C’est pourquoi imposer un jugement extérieur en vue d’une pénalisation extérieure n’est pas la solution. On se retrouve en fait pris dans le même piège que celui de la cause réelle et sérieuse du licenciement : à vouloir la faire apprécier par des juges qui n’en ont pas la compétence, on crée une très grande incertitude pour l’employeur, incertitude qui a été la raison de la forfaitisation de l’indemnité pour rupture abusive du contrat de travail (approuvée d’ailleurs par Jean Tirole)… et qui peut aussi être le motif du recours au CDD (que le même n’approuve pas…).

Plutôt s’attaquer aux avantages exorbitants que pénaliser

Le contrat unique, prôné par ceux qui voudraient créer une situation intermédiaire entre le CDD et le CDI, n’est pas une solution crédible. A partir du moment où l’on se refuse à légiférer sur la cause réelle et sérieuse du licenciement – et la forfaitisation de l’indemnité réparatrice n’est qu’un pis-aller,  on ne parviendra jamais à définir un juste milieu, qui ne déplaise ni aux partisans du CDI universel parce qu’il est trop souple, ni aux usagers occasionnels du CDD parce qu’il est trop rigide.

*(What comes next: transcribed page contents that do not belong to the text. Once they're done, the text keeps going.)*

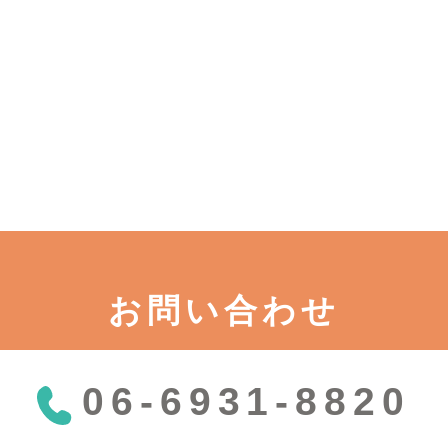
お問い合わせ
06-6931-8820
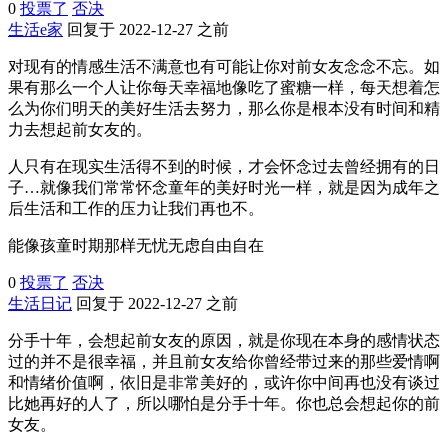
0
投票了
否决
生活e家
回复于 2022-12-27 之前
对现有的情感生活不满意也有可能让你对前女友念念不忘。如
果有那么一个人让你每天幸福地像吃了蜜糖一样，每天想着怎
么为你们明天的美好生活去努力，那么你是根本没有时间和精
力去想起前女友的。
人只有在现实生活得不到的时候，才会怀念过去曾经拥有的日
子…就像我们常常怀念童年的美好时光一样，就是因为成年之
后生活和工作的压力让我们再也不。
能像孩童时期那样无忧无虑自由自在
0
投票了
否决
生活日记
回复于 2022-12-27 之前
分手十年，会想起前女友的原因，就是你现在本身的感情状态
过的并不是很幸福，并且前女友给你曾经带过来的那些爱情啊
和情绪价值啊，依旧是非常美好的，或许你中间再也没有谈过
比她再好的人了，所以哪怕是分手十年。你也总会想起你的前
女友。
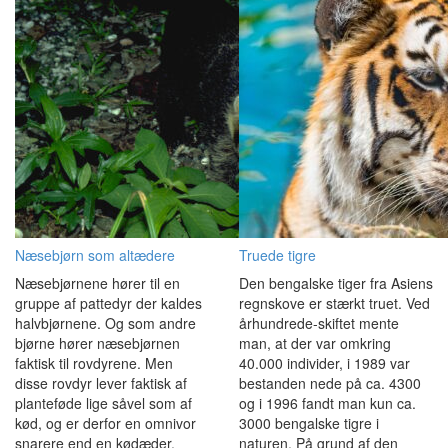
Næsebjørn som altædere
Truede tigre
Næsebjørnene hører til en
Den bengalske tiger fra Asiens
gruppe af pattedyr der kaldes
regnskove er stærkt truet. Ved
halvbjørnene. Og som andre
århundrede-skiftet mente
bjørne hører næsebjørnen
man, at der var omkring
faktisk til rovdyrene. Men
40.000 individer, i 1989 var
disse rovdyr lever faktisk af
bestanden nede på ca. 4300
planteføde lige såvel som af
og i 1996 fandt man kun ca.
kød, og er derfor en omnivor
3000 bengalske tigre i
snarere end en kødæder.
naturen. På grund af den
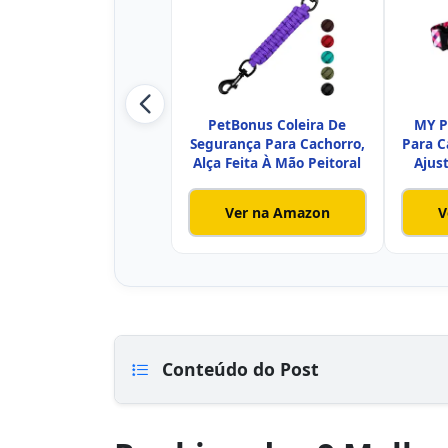
PetBonus Coleira De
MY P
Segurança Para Cachorro,
Para C
Alça Feita À Mão Peitoral
Ajus
Ver na Amazon
V
Conteúdo do Post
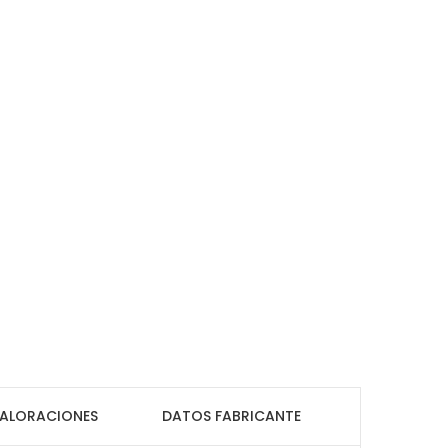
ALORACIONES
DATOS FABRICANTE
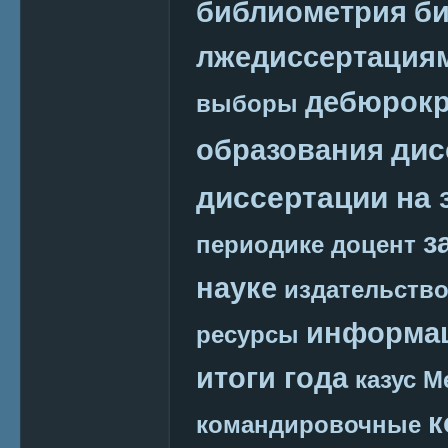
библиометрия
би
лжедиссертация
дебюрокр
выборы
дис
образования
диссертации на 
з
периодике
доцент
науке
издательств
информац
ресурсы
итоги года
казус М
к
командировочные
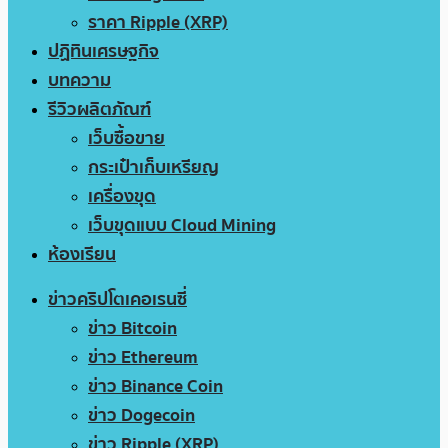
ราคา Ripple (XRP)
ปฏิทินเศรษฐกิจ
บทความ
รีวิวผลิตภัณฑ์
เว็บซื้อขาย
กระเป๋าเก็บเหรียญ
เครื่องขุด
เว็บขุดแบบ Cloud Mining
ห้องเรียน
ข่าวคริปโตเคอเรนซี่
ข่าว Bitcoin
ข่าว Ethereum
ข่าว Binance Coin
ข่าว Dogecoin
ข่าว Ripple (XRP)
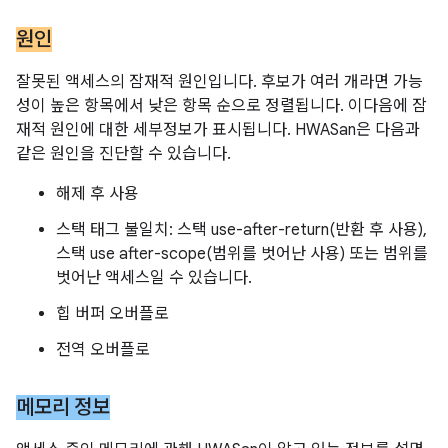
원인
잘못된 액세스의 잠재적 원인입니다. 후보가 여러 개라면 가능
성이 높은 항목에서 낮은 항목 순으로 정렬됩니다. 이다음에 잠
재적 원인에 대한 세부정보가 표시됩니다. HWASan은 다음과
같은 원인을 진단할 수 있습니다.
해제 후 사용
스택 태그 불일치: 스택 use-after-return(반환 후 사용),
스택 use after-scope(범위를 벗어난 사용) 또는 범위를
벗어난 액세스일 수 있습니다.
힙 버퍼 오버플로
전역 오버플로
메모리 정보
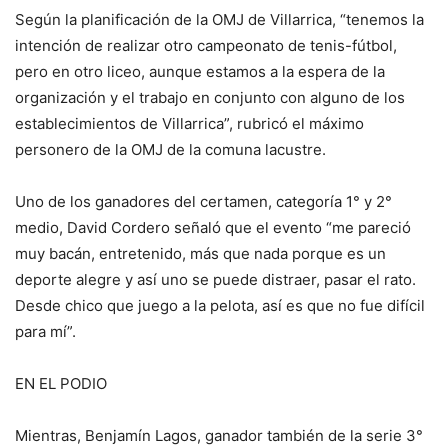
Según la planificación de la OMJ de Villarrica, “tenemos la
intención de realizar otro campeonato de tenis-fútbol,
pero en otro liceo, aunque estamos a la espera de la
organización y el trabajo en conjunto con alguno de los
establecimientos de Villarrica”, rubricó el máximo
personero de la OMJ de la comuna lacustre.
Uno de los ganadores del certamen, categoría 1° y 2°
medio, David Cordero señaló que el evento “me pareció
muy bacán, entretenido, más que nada porque es un
deporte alegre y así uno se puede distraer, pasar el rato.
Desde chico que juego a la pelota, así es que no fue difícil
para mí”.
EN EL PODIO
Mientras, Benjamín Lagos, ganador también de la serie 3°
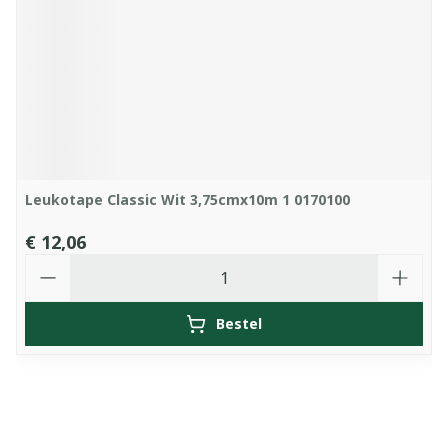
Leukotape Classic Wit 3,75cmx10m 1 0170100
€ 12,06
Aantal
Bestel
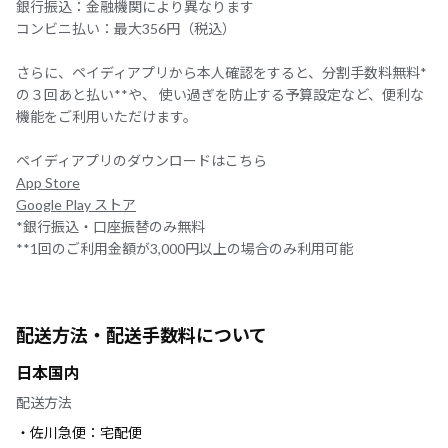
銀行振込：金融機関により異なります
コンビニ払い：最大356円（税込）
さらに、ペイディアプリから本人確認をすると、分割手数料無料*
の３回あと払い**や、 使い過ぎを防止する予算設定など、便利な
機能をご利用いただけます。
ペイディアプリのダウンロードはこちら
App Store
Google Play ストア
*銀行振込・口座振替のみ無料
**1回のご利用金額が3,000円以上の場合のみ利用可能
配送方法・配送手数料について
日本国内
配送方法
・佐川急便：宅配便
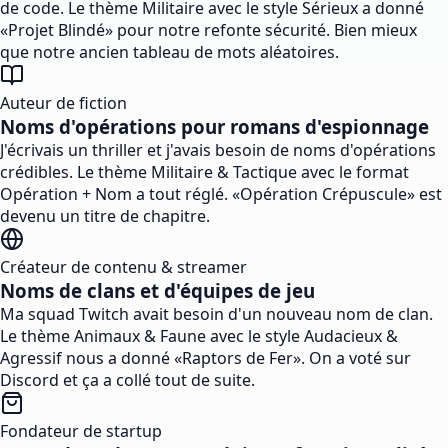
de code. Le thème Militaire avec le style Sérieux a donné
«Projet Blindé» pour notre refonte sécurité. Bien mieux
que notre ancien tableau de mots aléatoires.
Auteur de fiction
Noms d'opérations pour romans d'espionnage
J'écrivais un thriller et j'avais besoin de noms d'opérations
crédibles. Le thème Militaire & Tactique avec le format
Opération + Nom a tout réglé. «Opération Crépuscule» est
devenu un titre de chapitre.
Créateur de contenu & streamer
Noms de clans et d'équipes de jeu
Ma squad Twitch avait besoin d'un nouveau nom de clan.
Le thème Animaux & Faune avec le style Audacieux &
Agressif nous a donné «Raptors de Fer». On a voté sur
Discord et ça a collé tout de suite.
Fondateur de startup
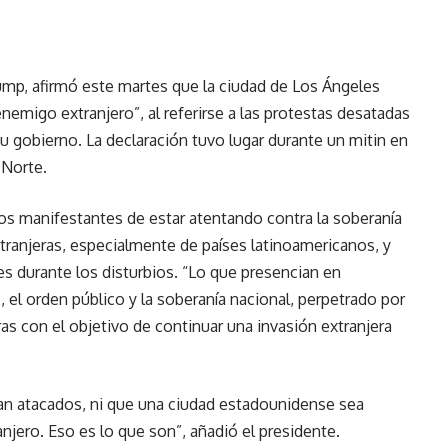
ump, afirmó este martes que la ciudad de Los Ángeles
nemigo extranjero”, al referirse a las protestas desatadas
u gobierno. La declaración tuvo lugar durante un mitin en
 Norte.
los manifestantes de estar atentando contra la soberanía
tranjeras, especialmente de países latinoamericanos, y
 durante los disturbios. “Lo que presencian en
z, el orden público y la soberanía nacional, perpetrado por
as con el objetivo de continuar una invasión extranjera
an atacados, ni que una ciudad estadounidense sea
njero. Eso es lo que son”, añadió el presidente.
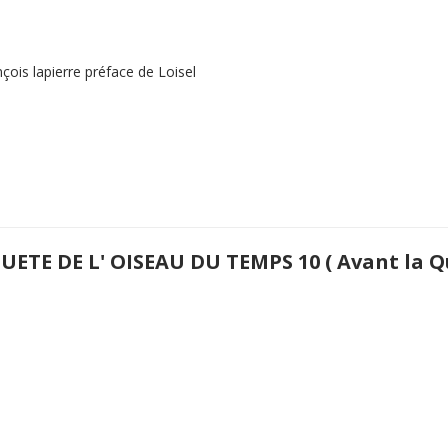
ois lapierre préface de Loisel
UETE DE L' OISEAU DU TEMPS 10 ( Avant la Qu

Quant au contrat à acquisition progressive de droits, il ne répond pas non plus au problème, car la durée du contrat n’est pas un paramètre concluant.

A l’origine des abus commis dans le recours aux CDD, il importe simplement de se demander pourquoi ces CDD sont recherchés, à la fois par les salariés, ne l’oublions pas, et par les employeurs. C’est parce que la succession des CDD courts et très courts permet de s’approprier des avantages indus de l’indemnisation du chômage. La France est en effet extrêmement généreuse, plus que partout ailleurs, quant aux conditions ouvrant droit à cette indemnisation et à son montant.

Il en est ainsi en particulier du « ratio d’éligibilité » (rapport entre durée minimum d’affiliation et période de calcul), qui est 0,14 en France (4/28) comparé à 0,5 dans la moyenne européenne, où la durée minimale d’affiliation est comprise entre 6 et 18 mois. Quant au « taux de transformation », il est de 1 en France (1 jour indemnisé pour 1 un jour travaillé), soit deux fois la moyenne européenne. Il y a d’autre part des situations où les revenus de remplacement se rapprochent des revenus du travail, voire leur sont supérieurs. Ces anomalies ont d’ailleurs été relevées par la Cour des comptes.

Il est ainsi évident que ces points sur lesquels la France est anormalement généreuse ont pour conséquence une incitation importante à pratiquer la permittence, et à accumuler des droits injustifiés mais légaux. Plutôt que de pénaliser les employeurs qui recourent aux CDD, quelquefois à la demande des salariés, il ne serait pas très difficile d’adapter les règles et de supprimer ou fortement réduire les incitations en cause, tout en évitant d’introduire une inégalité dans le traitement des titulaires des CDI et des CDD.